I am counting/gasping under my breath and refuse to look up the impossibly steep bank of stairs: at step forty-five there might be stars in my peripheral vision. On fifty-five I hear birdsong. I bend my head, inhale deep into my boggy lungs and keep trudging up the cement behemoth that runs parallel to the elevators to Terminal A. I am alone on this mission, a few others sensibly gliding up into the terminal, hips cocked, phones out, on the soundless escalator. It is 5:30AM and for a brief moment I wonder with wry amusement if the birds are me losing consciousness. It dawns on me at number sixty-seven that I am hearing my daily programmed wake-up alarm on my phone. Wouldn’t it be nice to still be in bed.

I do not have the energy to stop, reach and search my bag to turn off the alert. The priority is to push myself after weeks prone, so muscles liquid I exhale — seventy five, seventy-six, done — and look around at the top, grateful I am not an EMT statistic and pleased I never once grasped the railing. I plod to the Starbucks line. This is the new normal, suffering the extremes.
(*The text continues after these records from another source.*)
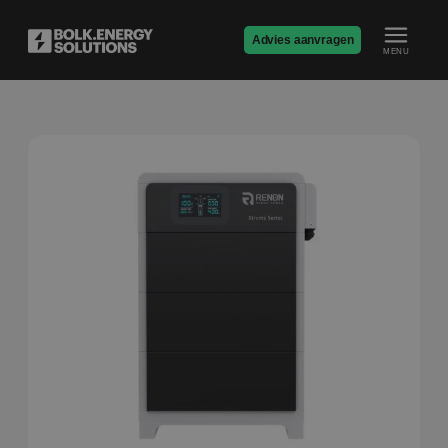
Advies aanvragen
MENU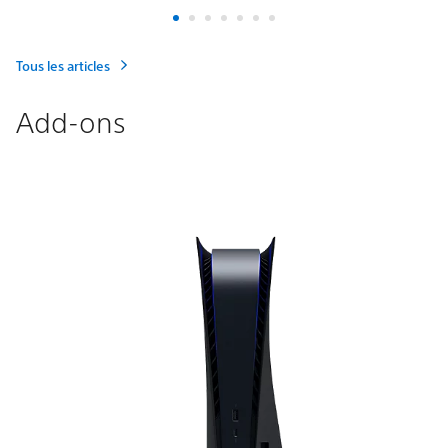
Tous les articles
Add-ons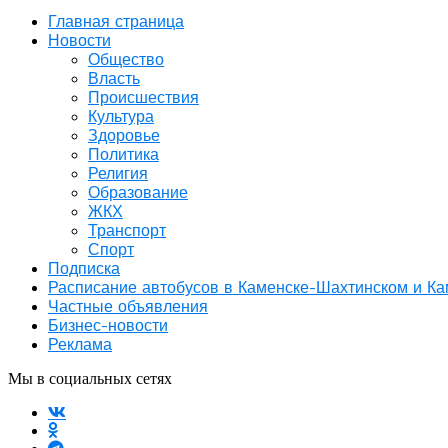
Главная страница
Новости
Общество
Власть
Происшествия
Культура
Здоровье
Политика
Религия
Образование
ЖКХ
Транспорт
Спорт
Подписка
Расписание автобусов в Каменске-Шахтинском и К
Частные объявления
Бизнес-новости
Реклама
Мы в социальных сетях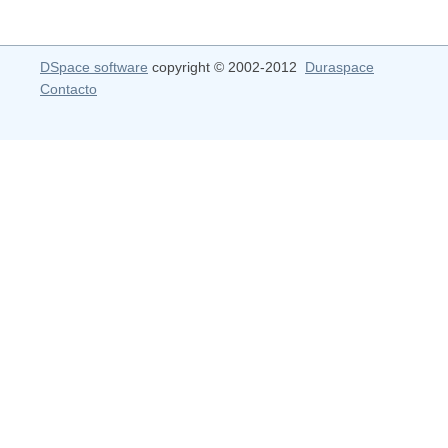
DSpace software
copyright © 2002-2012
Duraspace
Contacto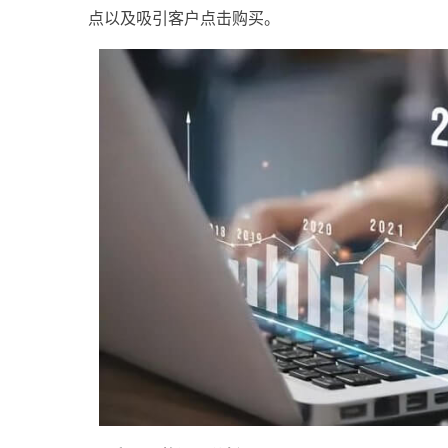
点以及吸引客户点击购买。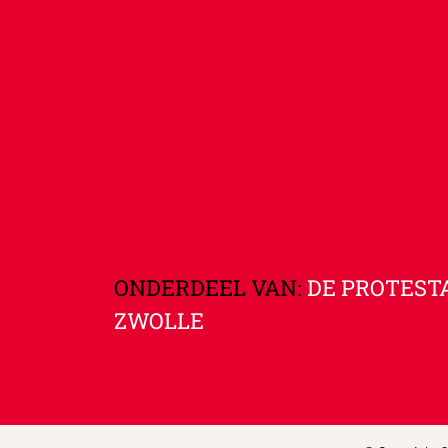
ONDERDEEL VAN:
DE PROTEST
ZWOLLE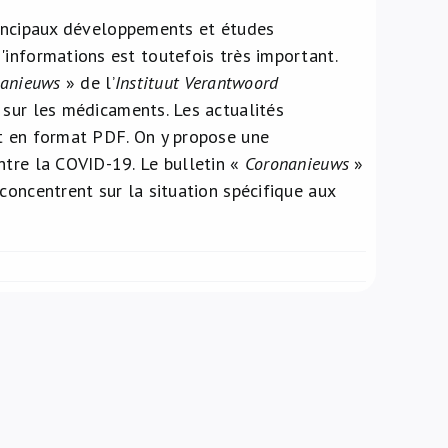
principaux développements et études
'informations est toutefois très important.
anieuws
» de l’
Instituut Verantwoord
 sur les médicaments. Les actualités
et en format PDF. On y propose une
ntre la COVID-19. Le bulletin «
Coronanieuws
»
concentrent sur la situation spécifique aux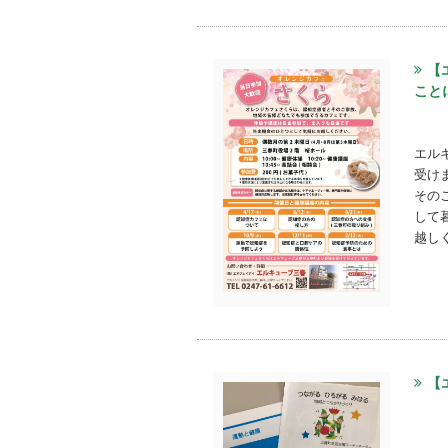
【
こと
エル
受け
その
して
越し
【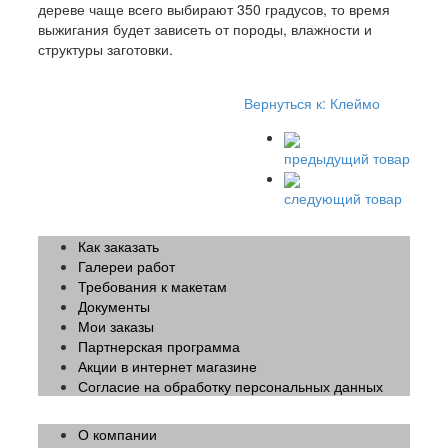
дереве чаще всего выбирают 350 градусов, то время
выжигания будет зависеть от породы, влажности и
структуры заготовки.
Вернуться к: Клеймо
предыдущий товар
следующий товар
Как заказать
Галереи работ
Требования к макетам
Документы
Мои заказы
Партнерская программа
Акции в интернет магазине
Согласие на обработку персональных данных
О компании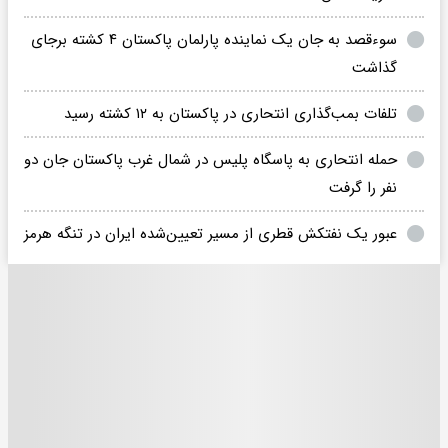
سوءقصد به جان یک‌ نماینده پارلمان پاکستان ۴ کشته برجای
گذاشت
تلفات بمب‌گذاری انتحاری در پاکستان به ۱۲ کشته رسید
حمله انتحاری به پاسگاه پلیس در شمال غرب پاکستان جان دو
نفر را گرفت
عبور یک نفتکش قطری از مسیر تعیین‌شده ایران در تنگه هرمز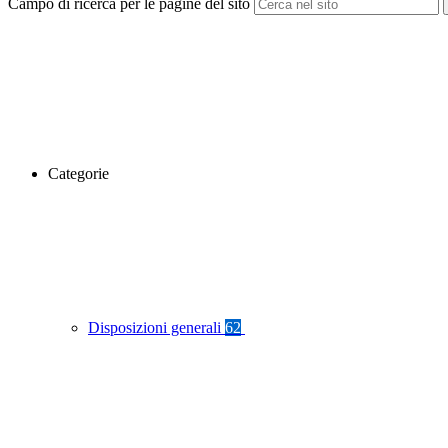
Campo di ricerca per le pagine del sito
Categorie
Disposizioni generali
62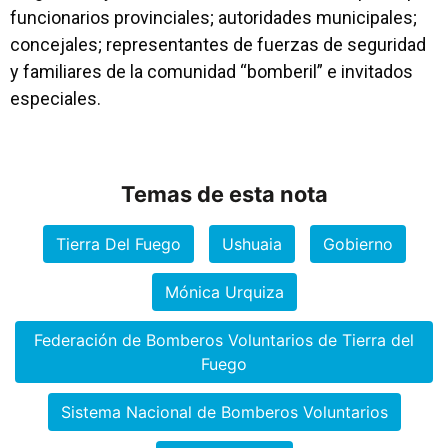
funcionarios provinciales; autoridades municipales;
concejales; representantes de fuerzas de seguridad
y familiares de la comunidad “bomberil” e invitados
especiales.
Temas de esta nota
Tierra Del Fuego
Ushuaia
Gobierno
Mónica Urquiza
Federación de Bomberos Voluntarios de Tierra del
Fuego
Sistema Nacional de Bomberos Voluntarios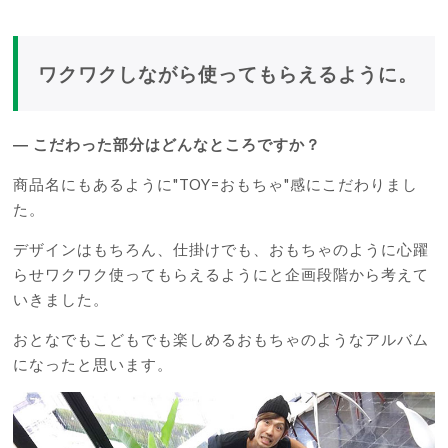
ワクワクしながら使ってもらえるように。
―
こだわった部分はどんなところですか？
商品名にもあるように
"TOY=
おもちゃ
"
感にこだわりまし
た。
デザインはもちろん、仕掛けでも、おもちゃのように心躍
らせワクワク使ってもらえるようにと企画段階から考えて
いきました。
おとなでもこどもでも楽しめるおもちゃのようなアルバム
になったと思います。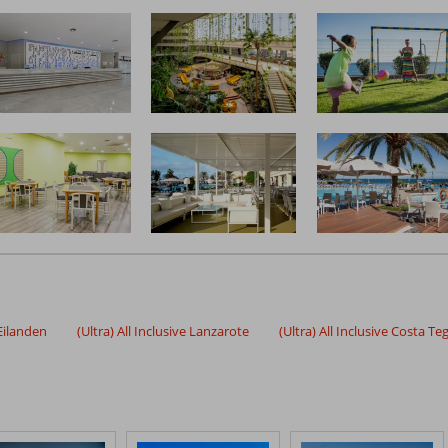
 Eilanden
(Ultra) All Inclusive Lanzarote
(Ultra) All Inclusive Costa Te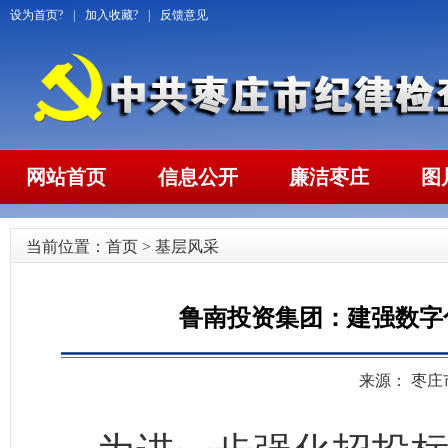
设为首页?
|
加入收藏?
|
反馈意见
网站首页
信息公开
廉洁枣庄
图
当前位置：
首页
>
基层风采
鲁南投资集团：建强数字
来源： 枣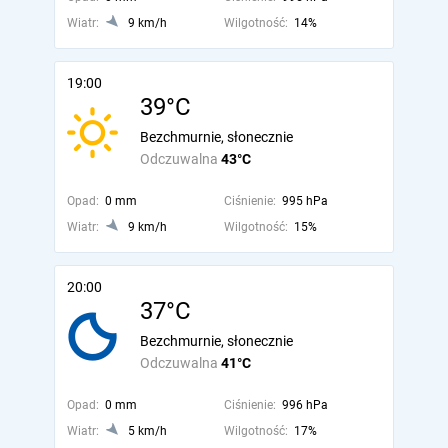
Wiatr:
9 km/h
Wilgotność:
14%
19:00
39°C
Bezchmurnie, słonecznie
Odczuwalna
43°C
Opad:
0 mm
Ciśnienie:
995 hPa
Wiatr:
9 km/h
Wilgotność:
15%
20:00
37°C
Bezchmurnie, słonecznie
Odczuwalna
41°C
Opad:
0 mm
Ciśnienie:
996 hPa
Wiatr:
5 km/h
Wilgotność:
17%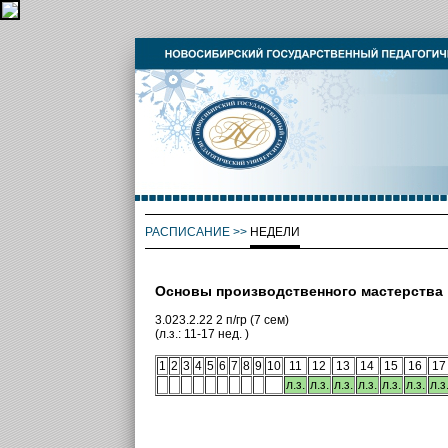
РАСПИСАНИЕ
>>
НЕДЕЛИ
Основы производственного мастерства
3.023.2.22 2 п/гр (7 сем)
(л.з.: 11-17 нед. )
1
2
3
4
5
6
7
8
9
10
11
12
13
14
15
16
17
л.з.
л.з.
л.з.
л.з.
л.з.
л.з.
л.з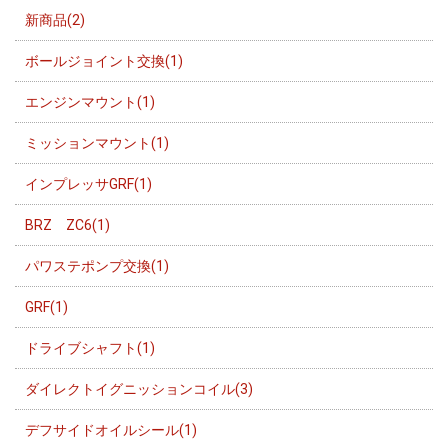
新商品(2)
ボールジョイント交換(1)
エンジンマウント(1)
ミッションマウント(1)
インプレッサGRF(1)
BRZ ZC6(1)
パワステポンプ交換(1)
GRF(1)
ドライブシャフト(1)
ダイレクトイグニッションコイル(3)
デフサイドオイルシール(1)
After almost two years of wearing a mask I might have all my covid vaccinations but not one ounce of resistance to everything else floating around that humans are breathing on me. My cold was all the worst of the worsts — infected everything from the neck up. Yeah, me. I lost all sense of taste and smell immedietly, and slippered around my midsummer garden unable to smell the first peonies or the explosion of June roses.

Gone are the days of a simple cold or simple travel. Here are the days of determination, chaotic security lines and not a hope of curating my life in a straight line. I head to Seattle when there are barely tolerable airfares and I am in good enough shape. I pack hankies of the cotton embroidered variety. I mask every minute in the airports. People are over being happy to be together and do everything rudely this summer; stand too close, talk too loudly, sneeze into the open air. I drop my bag, wipe my brow and order a shaken espresso. Steps, alarms, travel, writing. Coping, breathing, breathless. It’s good to be back.

After two years of fear I find I am fearless.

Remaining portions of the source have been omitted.